Exercise description -
Restate exactly the lines that run from the start of the records below to the line containing "Nous nous déplaçons à", counting both ends, and nothing else; pictures stay out.

(Records contained in a dataset)
________
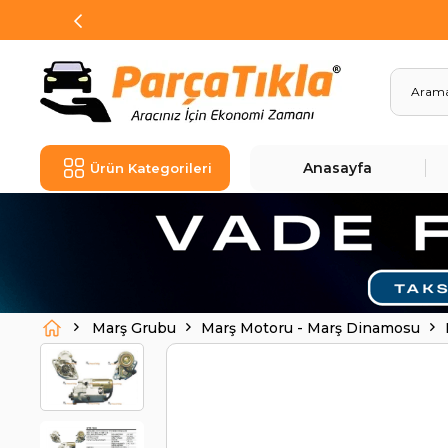
Anasayfa
Ürün Kategorileri
Marş Grubu
Marş Motoru - Marş Dinamosu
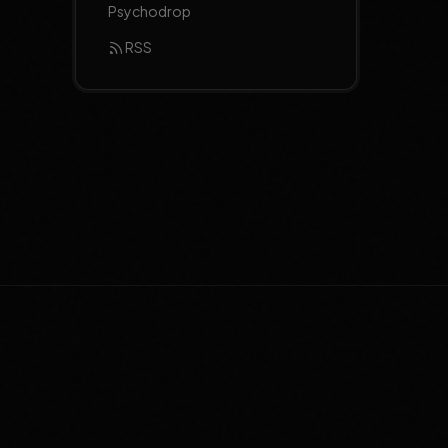
Psychodrop
RSS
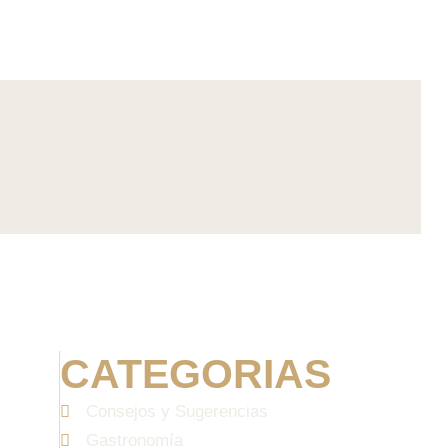
CATEGORIAS
Consejos y Sugerencias
Gastronomía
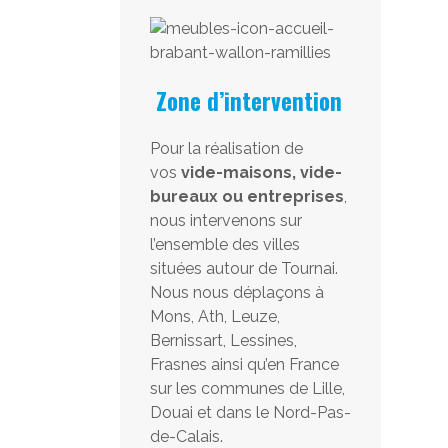
Zone d’intervention
Pour la réalisation de
vos
vide-maisons, vide-
bureaux ou entreprises
,
nous intervenons sur
l’ensemble des villes
situées autour de Tournai.
Nous nous déplaçons à
Mons, Ath, Leuze,
Bernissart, Lessines,
Frasnes ainsi qu’en France
sur les communes de Lille,
Douai et dans le Nord-Pas-
de-Calais.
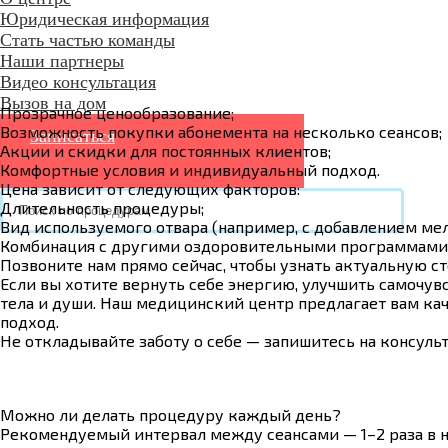
Юридическая информация
Стать частью команды
Наши партнеры
Видео консультация
Вызов на дом
Прозрачное ценообразование;
Возможность покупки абонемента на несколько сеансов;
Записаться
Акции и скидки для постоянных клиентов;
Комфортные условия и индивидуальный подход.
Цена зависит от следующих факторов:
Длительность процедуры;
Вид используемого отвара (например, с добавлением мел
Комбинация с другими оздоровительными программами
Позвоните нам прямо сейчас, чтобы узнать актуальную ст
Если вы хотите вернуть себе энергию, улучшить самочу
тела и души. Наш медицинский центр предлагает вам ка
подход.
Не откладывайте заботу о себе — запишитесь на консуль
Можно ли делать процедуру каждый день?
Рекомендуемый интервал между сеансами — 1–2 раза в 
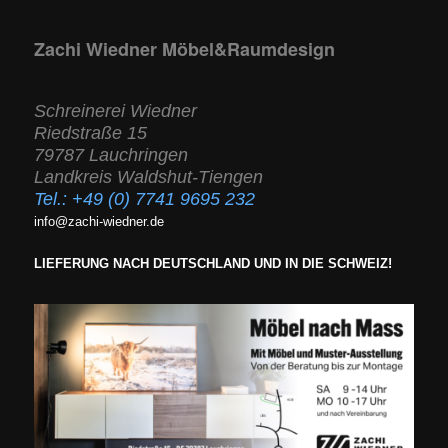
Zachi Wiedner Möbel&Raumdesign
Schreinerei Wiedner
Riedstraße 15
79787 Lauchringen
Landkreis Waldshut-Tiengen
Tel.:
+49 (0) 7741 9695 232
info@zachi-wiedner.de
LIEFERUNG NACH DEUTSCHLAND UND IN DIE SCHWEIZ!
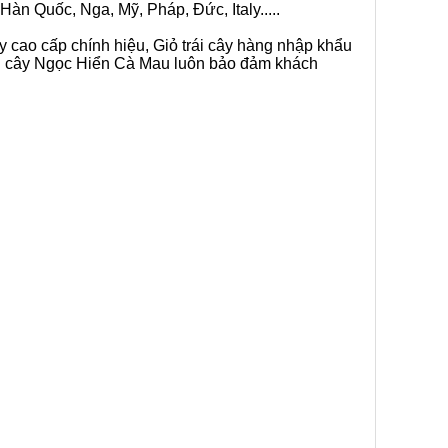
Hàn Quốc, Nga, Mỹ, Pháp, Đức, Italy.....
ây cao cấp chính hiệu, Giỏ trái cây hàng nhập khẩu
rái cây Ngọc Hiển Cà Mau luôn bảo đảm khách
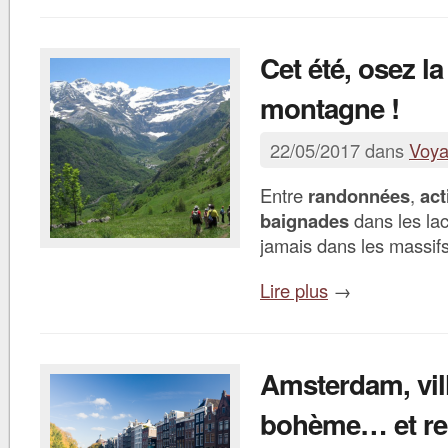
Cet été, osez la
montagne !
22/05/2017 dans
Voy
Entre
randonnées
,
act
baignades
dans les lac
jamais dans les massifs
Lire plus
→
Amsterdam, vil
bohème… et reb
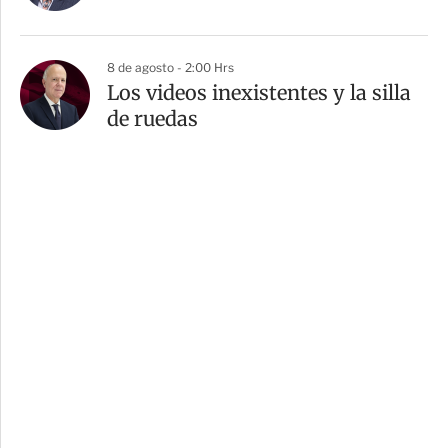
8 de agosto - 2:00 Hrs
Los videos inexistentes y la silla
de ruedas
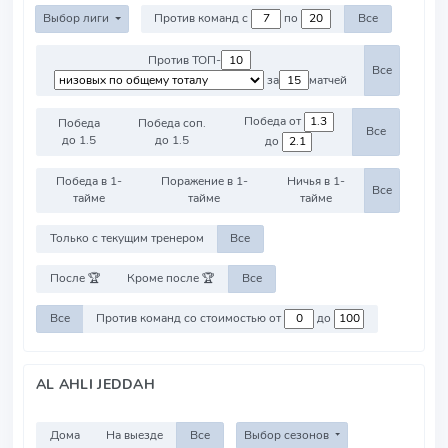
Выбор лиги
Против команд с
по
Все
Против ТОП-
Все
за
матчей
Победа от
Победа
Победа соп.
Все
до 1.5
до 1.5
до
Победа в 1-
Поражение в 1-
Ничья в 1-
Все
тайме
тайме
тайме
Только с текущим тренером
Все
После 🏆
Кроме после 🏆
Все
Все
Против команд со стоимостью от
до
AL AHLI JEDDAH
Дома
На выезде
Все
Выбор сезонов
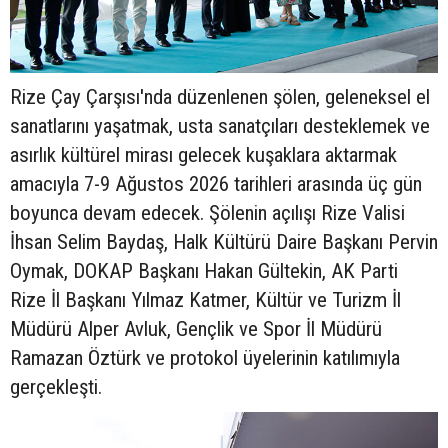
Rize Çay Çarşısı'nda düzenlenen şölen, geleneksel el
sanatlarını yaşatmak, usta sanatçıları desteklemek ve
asırlık kültürel mirası gelecek kuşaklara aktarmak
amacıyla 7-9 Ağustos 2026 tarihleri arasında üç gün
boyunca devam edecek. Şölenin açılışı Rize Valisi
İhsan Selim Baydaş, Halk Kültürü Daire Başkanı Pervin
Oymak, DOKAP Başkanı Hakan Gültekin, AK Parti
Rize İl Başkanı Yılmaz Katmer, Kültür ve Turizm İl
Müdürü Alper Avluk, Gençlik ve Spor İl Müdürü
Ramazan Öztürk ve protokol üyelerinin katılımıyla
gerçekleşti.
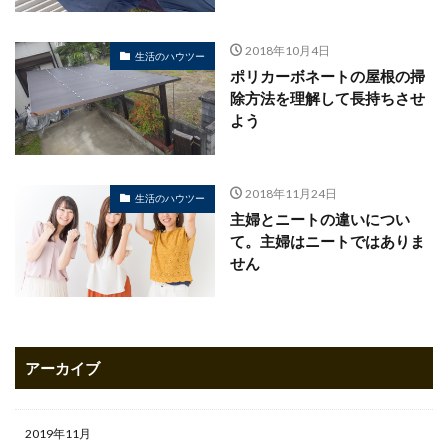
2018年10月4日
生活のハウツー
ポリカーボネートの屋根の掃
除方法を理解して長持ちさせ
よう
2018年11月24日
生活のハウツー
主婦とニートの違いについ
て。主婦はニートではありま
せん
アーカイブ
2019年11月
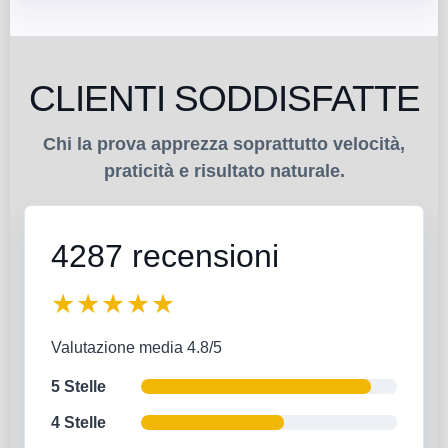
CLIENTI SODDISFATTE
Chi la prova apprezza soprattutto velocità,
praticità e risultato naturale.
4287 recensioni
★★★★★
Valutazione media 4.8/5
5 Stelle
4 Stelle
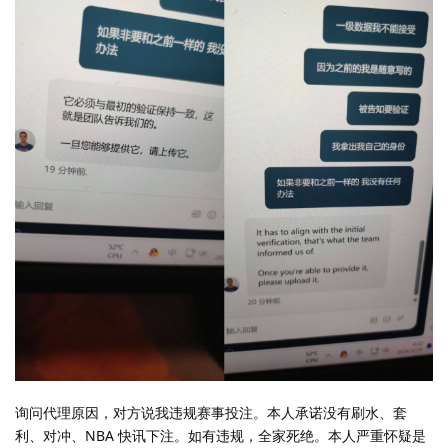
询问代理原因，对方说我违规赛事投注。本人承诺没有刷水、套
利、对冲、NBA 快讯下注。如有违规，全家死绝。本人严重怀疑是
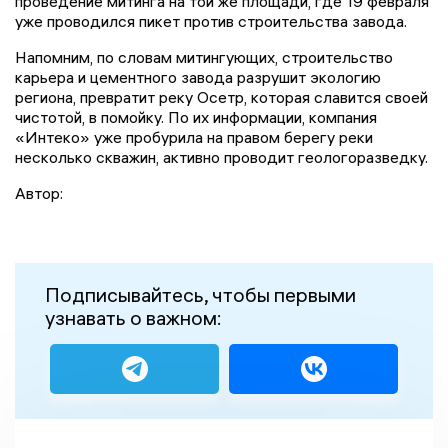
проведение митинга на той же площади, где 19 февраля
уже проводился пикет против строительства завода.
Напомним, по словам митингующих, строительство
карьера и цементного завода разрушит экологию
региона, превратит реку Осетр, которая славится своей
чистотой, в помойку. По их информации, компания
«Интеко» уже пробурила на правом берегу реки
несколько скважин, активно проводит геологоразведку.
Автор:
Подписывайтесь, чтобы первыми
узнавать о важном:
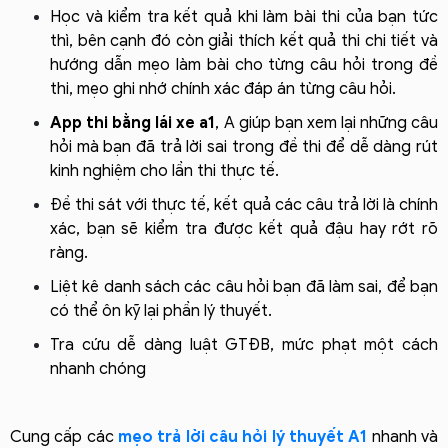
Học và kiểm tra kết quả khi làm bài thi của bạn tức
thì, bên cạnh đó còn giải thích kết quả thi chi tiết và
hướng dẫn mẹo làm bài cho từng câu hỏi trong đề
thi, mẹo ghi nhớ chính xác đáp án từng câu hỏi.
App thi bằng lái xe a1
, A giúp bạn xem lại những câu
hỏi mà bạn đã trả lời sai trong đề thi để dễ dàng rút
kinh nghiệm cho lần thi thực tế.
Đề thi sát với thực tế, kết quả các câu trả lời là chính
xác, bạn sẽ kiểm tra được kết quả đậu hay rớt rõ
ràng.
Liệt kê danh sách các câu hỏi bạn đã làm sai, để bạn
có thể ôn kỹ lại phần lý thuyết.
Tra cứu dễ dàng luật GTĐB, mức phạt một cách
nhanh chóng
Cung cấp các
mẹo trả lời câu hỏi lý thuyết A1
nhanh và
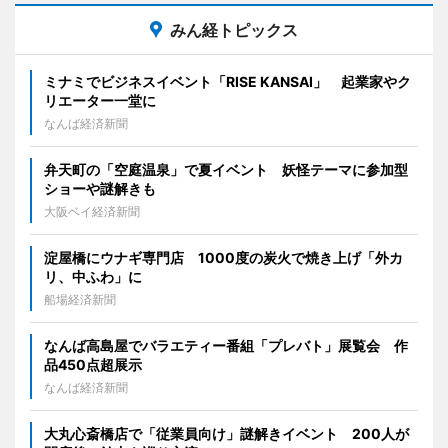
みん経トピックス
ミナミでビジネスイベント「RISE KANSAI」 起業家やク
リエーター一堂に
なんば経済新聞
弁天町の「空庭温泉」で夏イベント 妖怪テーマに参加型
ショーや謎解きも
大阪ベイ経済新聞
淀屋橋にウナギ専門店 1000度の炭火で焼き上げ「外カ
リ、中ふわ」に
船場経済新聞
なんば高島屋でバラエティー番組「プレバト」展覧会 作
品450点超展示
なんば経済新聞
大丸心斎橋店で「従業員向け」謎解きイベント 200人が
________
Task response -
Anasayfa
Ürün Kategorileri
Marş Grubu
Marş Motoru - Marş Dinamosu
Psychodrop
RSS
CATEGORIAS
Consejos y Sugerencias
Gastronomía
Zone d’intervention
Pour la réalisation de
vos
vide-maisons, vide-
bureaux ou entreprises
,
nous intervenons sur
l’ensemble des villes
situées autour de Tournai.
Nous nous déplaçons à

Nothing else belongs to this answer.